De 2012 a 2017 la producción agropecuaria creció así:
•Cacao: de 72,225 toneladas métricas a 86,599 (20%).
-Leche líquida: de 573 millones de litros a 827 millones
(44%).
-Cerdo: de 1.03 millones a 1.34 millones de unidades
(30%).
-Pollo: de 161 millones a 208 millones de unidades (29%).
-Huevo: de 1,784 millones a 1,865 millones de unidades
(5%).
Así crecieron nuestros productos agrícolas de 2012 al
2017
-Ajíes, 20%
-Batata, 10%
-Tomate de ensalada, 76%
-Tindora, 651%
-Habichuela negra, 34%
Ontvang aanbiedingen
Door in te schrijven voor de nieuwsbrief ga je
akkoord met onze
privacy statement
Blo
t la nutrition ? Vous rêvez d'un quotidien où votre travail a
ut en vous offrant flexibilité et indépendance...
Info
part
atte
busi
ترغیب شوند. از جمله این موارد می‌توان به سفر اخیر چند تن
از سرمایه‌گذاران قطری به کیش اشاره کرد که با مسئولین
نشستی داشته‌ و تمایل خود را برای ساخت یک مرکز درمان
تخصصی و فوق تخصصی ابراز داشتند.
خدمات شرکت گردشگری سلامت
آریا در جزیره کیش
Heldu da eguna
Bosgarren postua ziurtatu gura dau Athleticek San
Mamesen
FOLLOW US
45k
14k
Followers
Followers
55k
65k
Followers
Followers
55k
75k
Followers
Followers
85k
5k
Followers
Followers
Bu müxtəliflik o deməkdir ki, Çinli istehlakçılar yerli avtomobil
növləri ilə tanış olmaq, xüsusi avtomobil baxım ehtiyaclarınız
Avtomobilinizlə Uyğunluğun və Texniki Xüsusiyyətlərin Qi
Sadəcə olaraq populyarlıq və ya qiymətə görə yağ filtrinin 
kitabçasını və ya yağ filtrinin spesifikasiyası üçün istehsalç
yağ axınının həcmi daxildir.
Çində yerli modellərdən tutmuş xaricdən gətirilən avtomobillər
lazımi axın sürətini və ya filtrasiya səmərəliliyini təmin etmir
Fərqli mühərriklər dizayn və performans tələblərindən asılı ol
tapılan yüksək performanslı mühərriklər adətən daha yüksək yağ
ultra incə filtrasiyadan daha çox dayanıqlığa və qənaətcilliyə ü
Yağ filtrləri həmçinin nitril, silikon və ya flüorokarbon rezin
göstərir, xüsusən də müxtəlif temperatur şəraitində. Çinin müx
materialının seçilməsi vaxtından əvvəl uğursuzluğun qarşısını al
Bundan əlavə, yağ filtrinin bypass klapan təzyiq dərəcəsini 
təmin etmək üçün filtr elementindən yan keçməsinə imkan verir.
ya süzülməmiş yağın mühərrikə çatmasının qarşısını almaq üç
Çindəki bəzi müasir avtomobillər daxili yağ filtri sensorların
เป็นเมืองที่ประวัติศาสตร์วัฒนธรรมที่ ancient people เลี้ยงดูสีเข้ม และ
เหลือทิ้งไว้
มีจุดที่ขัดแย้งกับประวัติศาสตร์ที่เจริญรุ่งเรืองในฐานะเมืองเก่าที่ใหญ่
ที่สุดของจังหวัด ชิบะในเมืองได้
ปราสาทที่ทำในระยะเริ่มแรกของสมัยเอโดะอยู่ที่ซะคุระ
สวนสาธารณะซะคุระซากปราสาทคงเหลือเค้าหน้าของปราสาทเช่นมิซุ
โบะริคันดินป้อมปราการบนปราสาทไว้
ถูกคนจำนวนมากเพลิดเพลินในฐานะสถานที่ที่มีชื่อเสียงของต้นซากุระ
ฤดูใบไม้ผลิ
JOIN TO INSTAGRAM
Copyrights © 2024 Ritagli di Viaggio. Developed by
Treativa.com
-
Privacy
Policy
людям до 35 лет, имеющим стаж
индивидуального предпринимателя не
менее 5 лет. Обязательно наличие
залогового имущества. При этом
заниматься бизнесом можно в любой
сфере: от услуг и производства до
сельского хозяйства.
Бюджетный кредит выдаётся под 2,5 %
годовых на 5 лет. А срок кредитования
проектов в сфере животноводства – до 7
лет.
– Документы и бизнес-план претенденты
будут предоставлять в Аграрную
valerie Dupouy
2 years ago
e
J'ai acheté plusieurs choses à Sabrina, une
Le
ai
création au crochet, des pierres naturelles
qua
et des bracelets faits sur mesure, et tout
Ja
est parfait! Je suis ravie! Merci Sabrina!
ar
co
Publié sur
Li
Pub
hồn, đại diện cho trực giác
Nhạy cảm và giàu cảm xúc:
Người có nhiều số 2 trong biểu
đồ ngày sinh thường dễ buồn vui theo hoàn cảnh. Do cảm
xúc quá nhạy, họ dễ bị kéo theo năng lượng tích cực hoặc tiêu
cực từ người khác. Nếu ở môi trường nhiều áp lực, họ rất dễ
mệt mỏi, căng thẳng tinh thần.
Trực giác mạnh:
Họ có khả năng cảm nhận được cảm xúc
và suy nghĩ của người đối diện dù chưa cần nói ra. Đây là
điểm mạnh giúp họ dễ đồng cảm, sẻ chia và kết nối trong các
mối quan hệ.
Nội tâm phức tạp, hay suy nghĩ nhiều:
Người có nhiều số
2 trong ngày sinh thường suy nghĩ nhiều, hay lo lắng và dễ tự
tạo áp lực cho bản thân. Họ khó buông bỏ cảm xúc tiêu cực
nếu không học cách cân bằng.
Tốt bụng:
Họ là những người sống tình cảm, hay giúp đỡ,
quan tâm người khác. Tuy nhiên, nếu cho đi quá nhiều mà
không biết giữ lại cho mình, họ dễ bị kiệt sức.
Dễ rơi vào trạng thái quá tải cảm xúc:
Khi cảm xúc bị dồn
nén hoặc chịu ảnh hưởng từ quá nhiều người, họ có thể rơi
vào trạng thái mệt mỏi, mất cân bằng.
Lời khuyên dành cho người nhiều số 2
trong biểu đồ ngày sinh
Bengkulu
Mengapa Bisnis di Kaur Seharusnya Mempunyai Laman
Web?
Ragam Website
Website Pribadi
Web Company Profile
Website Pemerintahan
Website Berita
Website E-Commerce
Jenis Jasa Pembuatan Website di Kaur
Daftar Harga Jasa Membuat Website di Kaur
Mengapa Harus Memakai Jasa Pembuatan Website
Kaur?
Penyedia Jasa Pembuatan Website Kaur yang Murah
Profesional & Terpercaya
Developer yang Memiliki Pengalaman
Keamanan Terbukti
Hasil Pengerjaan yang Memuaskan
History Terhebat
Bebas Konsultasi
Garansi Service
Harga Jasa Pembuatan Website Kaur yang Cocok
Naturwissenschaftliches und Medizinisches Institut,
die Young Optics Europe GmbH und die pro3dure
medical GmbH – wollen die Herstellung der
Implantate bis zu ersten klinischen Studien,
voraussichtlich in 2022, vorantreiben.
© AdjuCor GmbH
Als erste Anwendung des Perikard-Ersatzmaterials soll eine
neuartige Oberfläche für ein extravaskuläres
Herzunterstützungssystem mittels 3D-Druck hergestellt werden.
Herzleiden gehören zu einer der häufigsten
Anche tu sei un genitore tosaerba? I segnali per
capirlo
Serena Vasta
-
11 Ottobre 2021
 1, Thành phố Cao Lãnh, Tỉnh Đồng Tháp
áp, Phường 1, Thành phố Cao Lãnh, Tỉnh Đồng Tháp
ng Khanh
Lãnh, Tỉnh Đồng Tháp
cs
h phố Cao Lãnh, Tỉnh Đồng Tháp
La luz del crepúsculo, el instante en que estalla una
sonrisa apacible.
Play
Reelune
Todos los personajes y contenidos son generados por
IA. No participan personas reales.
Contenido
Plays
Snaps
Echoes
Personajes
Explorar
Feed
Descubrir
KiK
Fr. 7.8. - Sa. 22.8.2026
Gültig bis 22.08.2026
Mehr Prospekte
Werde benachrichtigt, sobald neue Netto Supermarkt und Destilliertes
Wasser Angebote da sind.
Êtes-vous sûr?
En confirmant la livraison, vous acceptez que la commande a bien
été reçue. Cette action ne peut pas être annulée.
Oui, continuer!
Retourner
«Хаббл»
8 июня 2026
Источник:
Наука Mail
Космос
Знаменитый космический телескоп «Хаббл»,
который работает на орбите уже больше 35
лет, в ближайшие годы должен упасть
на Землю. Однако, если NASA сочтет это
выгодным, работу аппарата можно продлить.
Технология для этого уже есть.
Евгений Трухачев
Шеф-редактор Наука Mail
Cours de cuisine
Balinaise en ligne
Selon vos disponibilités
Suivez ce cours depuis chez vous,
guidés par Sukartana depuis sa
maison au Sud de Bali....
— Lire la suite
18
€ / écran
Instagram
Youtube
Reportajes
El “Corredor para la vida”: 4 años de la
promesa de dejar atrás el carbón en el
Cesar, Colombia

> _The task_
Your answer must be the lines from the one with "8 июня 2026" through the last line of the data, repeated exactly and with nothing else.

> _Solution below_
8 июня 2026
Источник:
Наука Mail
Космос
Знаменитый космический телескоп «Хаббл»,
который работает на орбите уже больше 35
лет, в ближайшие годы должен упасть
на Землю. Однако, если NASA сочтет это
выгодным, работу аппарата можно продлить.
Технология для этого уже есть.
Евгений Трухачев
Шеф-редактор Наука Mail
Cours de cuisine
Balinaise en ligne
Selon vos disponibilités
Suivez ce cours depuis chez vous,
guidés par Sukartana depuis sa
maison au Sud de Bali....
— Lire la suite
18
€ / écran
Instagram
Youtube
Reportajes
El “Corredor para la vida”: 4 años de la
promesa de dejar atrás el carbón en el
Cesar, Colombia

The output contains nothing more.